Этот вопрос вызвал у Зеева недоумение.
– Да я и вам это сказал, примерно минуту назад.
Инспектор взглянул на разбросанные по столу бумаги.
– Совершенно верно, вы это сказали. Можете продолжить?
Это был тот самый момент, которого Авни ждал, – момент, когда он должен был сделать свое заявление. Первые фразы были заранее продуманы и отточены. Он сформулировал их в голове еще в пятницу, когда думал, что беседа с Авраамом состоится в субботу в дюнах по его инициативе, почти ради него самого. Перед началом встречи Зеев несколько раз повторил эти фразы в уме.
– Я пять лет работаю преподавателем в тель-авивской гимназии «Алеф», – начал он. – Ученики – ровесники Офера – одиннадцатый-двенадцатый классы. Не знаю, знакомы ли вы с гимназией «Алеф». Это школа, где учится много детей нашей элиты. Дочки и сыновья актеров, певцов, режиссеров и журналистов. Она находится в центре Тель-Авива, возле «Синематеки», если вы знаете, где это. В этой школе есть кинематографическое и театральное отделения, а еще балетное, и большинство учеников – хотя и не все, конечно – это дети, уверенные в том, что мир принадлежит им. Они знают английский, и не только, они все знают лучше своих учителей. В четырнадцать лет они уже ставят фильмы. Часть из них – поэты и писатели. Они создают рок-группы и работают над альбомами. Уверенность в себе у них не от себя, а от окружения, от родителей. От общества, в котором они живут. Которое дает им ощущение, что им под силу все. Что они незаурядны во всем. Я не говорю, что это плохо. Хотя, возможно, так это выглядит. Я просто описываю ситуацию. Так вот, Офер вышел из другой среды, и он другой ребенок. Понятно, о чем я говорю?
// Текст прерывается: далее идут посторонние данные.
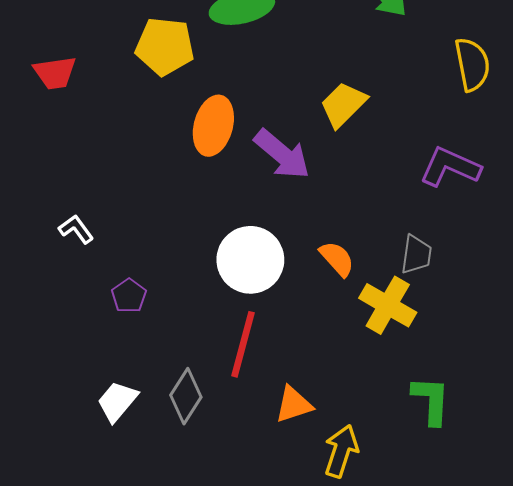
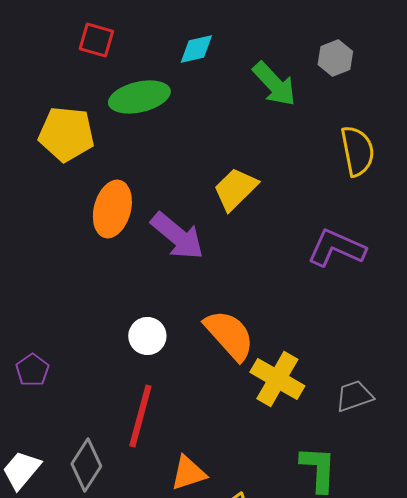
gray trapezoid: (416, 255) -> (354, 396), moved, turned -117
orange semicircle: (337, 259) -> (229, 335), size x1.5
white circle: (250, 260) -> (147, 336), size x0.6

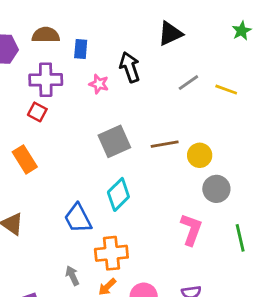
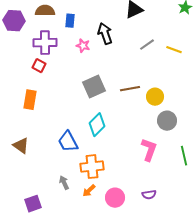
orange rectangle: (25, 159) -> (30, 100), turned 42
Довольно секунды, чтобы увидеть: перед вами подросток, который в себя не верит. Который чувствует, что он ничего не стоит. Но он чувствителен. И у него ранимая душа, душа художника.
Эти слова производили на Авраама все большее и большее впечатление. Зеев знал, что так и будет.
– Что вы имеете в виду под словом «ранимая»? – уточнил полицейский.
– Я чувствовал, как любое слово, которое я произношу, попадает ему прямо в сердце. Если я высказывал одобрение, хвалил его за то, что он написал, или за упражнение, которое он правильно выполнил, Офер светился изнутри. Хотя внешне этого не показывал. И наоборот. Если он ошибался или я критиковал его за то, что он сказал или написал, мальчик был раздавлен. И мне важно объяснить, что раздавлен он был не злобой на меня, и не тем, что ему трудно перенести критику. Он рушился изнутри от негодования на себя. Из-за какой-то ерундовой ошибки впадал в отчаяние, ощущал собственный провал. И, поймите, это связано не с его способностями. А с тем, откуда он вышел. Я бы назвал это его местом в человеческом обществе.